Sunday, February 26, 2006

Once Is Never Enough

In doing historical research, it is apparently never sufficient to read anything just once. Somehow, no matter how carefully you read and take notes, there will invariably be something that later proves significant, but which meant little or nothing to you the first (second, third, tenth) time around.
A case in point: awhile back I ran across a mention of a couple of interwar journals that sounded like something I ought to look up someday, although perhaps not immediately. The name of the writer Jiří Karásek ze Lvovic was also mentioned, although I think not in direction relation to the journals (although he edited at least one of them).

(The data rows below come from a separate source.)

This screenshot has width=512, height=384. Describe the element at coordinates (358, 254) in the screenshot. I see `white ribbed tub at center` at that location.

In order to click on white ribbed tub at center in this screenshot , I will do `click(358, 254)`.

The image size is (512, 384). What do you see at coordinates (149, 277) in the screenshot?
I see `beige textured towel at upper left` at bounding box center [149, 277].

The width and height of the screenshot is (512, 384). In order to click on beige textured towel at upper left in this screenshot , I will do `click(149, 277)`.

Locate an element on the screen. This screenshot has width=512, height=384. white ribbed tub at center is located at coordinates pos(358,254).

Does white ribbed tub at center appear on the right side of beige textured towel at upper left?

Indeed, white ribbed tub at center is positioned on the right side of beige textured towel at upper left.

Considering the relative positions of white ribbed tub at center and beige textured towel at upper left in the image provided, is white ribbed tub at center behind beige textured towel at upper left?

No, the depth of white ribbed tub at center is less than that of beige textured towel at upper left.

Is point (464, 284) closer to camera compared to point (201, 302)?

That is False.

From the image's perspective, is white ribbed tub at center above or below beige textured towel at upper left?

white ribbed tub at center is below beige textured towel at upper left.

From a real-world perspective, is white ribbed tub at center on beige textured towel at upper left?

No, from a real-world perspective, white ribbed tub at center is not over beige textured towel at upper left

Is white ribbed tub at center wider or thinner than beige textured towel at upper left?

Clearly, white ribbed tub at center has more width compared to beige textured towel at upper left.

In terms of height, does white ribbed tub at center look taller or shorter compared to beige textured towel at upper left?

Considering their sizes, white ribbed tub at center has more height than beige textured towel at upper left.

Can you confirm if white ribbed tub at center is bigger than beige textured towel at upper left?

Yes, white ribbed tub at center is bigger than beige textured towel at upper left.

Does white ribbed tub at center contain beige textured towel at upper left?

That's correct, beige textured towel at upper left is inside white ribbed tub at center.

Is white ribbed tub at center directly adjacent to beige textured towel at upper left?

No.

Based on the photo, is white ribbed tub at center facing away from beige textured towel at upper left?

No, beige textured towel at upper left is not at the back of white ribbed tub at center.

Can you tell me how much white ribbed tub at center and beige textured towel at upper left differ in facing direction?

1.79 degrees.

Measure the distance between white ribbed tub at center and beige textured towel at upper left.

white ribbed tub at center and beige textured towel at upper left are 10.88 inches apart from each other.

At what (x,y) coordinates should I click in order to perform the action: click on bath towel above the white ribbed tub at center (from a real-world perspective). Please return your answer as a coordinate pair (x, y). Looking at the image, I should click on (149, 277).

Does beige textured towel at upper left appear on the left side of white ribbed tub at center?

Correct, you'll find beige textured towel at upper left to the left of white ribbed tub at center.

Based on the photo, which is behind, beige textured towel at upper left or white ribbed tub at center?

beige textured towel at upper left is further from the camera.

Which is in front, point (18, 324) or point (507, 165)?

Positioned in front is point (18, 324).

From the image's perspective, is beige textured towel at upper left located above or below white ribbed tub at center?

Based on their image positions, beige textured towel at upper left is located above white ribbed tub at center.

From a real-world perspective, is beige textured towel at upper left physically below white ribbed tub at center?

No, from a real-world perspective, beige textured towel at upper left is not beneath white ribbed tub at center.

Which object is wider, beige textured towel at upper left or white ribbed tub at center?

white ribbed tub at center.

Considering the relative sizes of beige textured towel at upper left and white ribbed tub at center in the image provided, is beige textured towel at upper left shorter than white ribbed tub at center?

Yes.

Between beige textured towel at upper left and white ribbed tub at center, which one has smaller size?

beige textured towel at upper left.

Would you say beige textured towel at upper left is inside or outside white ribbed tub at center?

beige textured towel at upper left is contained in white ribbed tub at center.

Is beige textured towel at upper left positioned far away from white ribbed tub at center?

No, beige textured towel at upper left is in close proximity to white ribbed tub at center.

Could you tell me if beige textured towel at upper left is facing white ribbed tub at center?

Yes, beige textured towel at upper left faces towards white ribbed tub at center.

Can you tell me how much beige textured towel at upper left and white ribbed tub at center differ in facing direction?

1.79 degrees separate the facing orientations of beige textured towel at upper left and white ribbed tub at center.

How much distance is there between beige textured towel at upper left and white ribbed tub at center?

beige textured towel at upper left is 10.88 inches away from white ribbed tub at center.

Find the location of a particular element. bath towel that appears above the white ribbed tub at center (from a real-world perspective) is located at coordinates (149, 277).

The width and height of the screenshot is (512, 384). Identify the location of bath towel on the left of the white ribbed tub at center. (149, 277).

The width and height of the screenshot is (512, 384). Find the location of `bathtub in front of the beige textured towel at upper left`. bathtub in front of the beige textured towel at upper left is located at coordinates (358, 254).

When I met Nathan, he said he was working on the Decadent Moderní Revue, edited by Procházka and Karásek, and that the latter was especially interested in issues of gender and sexuality. It hit me that I had encountered Karásek’s name before; fortunately I actually remembered where and why it was of interest. (I had, in fact, encountered it in a more extended fashion elsewhere, but at that point I was merely intrigued that Prague had a Decadent journal whose editors were in touch with Munch’s friend Przybyszewski. Karásek’s name had not stuck with me.)
At this stage, it occurred to me that perhaps it would behoove me to investigate Karásek and the Moderní Revue a bit, as perhaps there was some connection between them and Toyen and Štyrský (or even the whole Prague surrealist group, although that seemed a bit much to ask).
Examination of late issues of the Moderní Revue showed that Jarmil Krecar (subsequently a member of Devětsil, but otherwise not a writer well known to me) contributed frequently. This did not tell me all that much, especially as I wasn’t ready to sit there and read all his poems and articles.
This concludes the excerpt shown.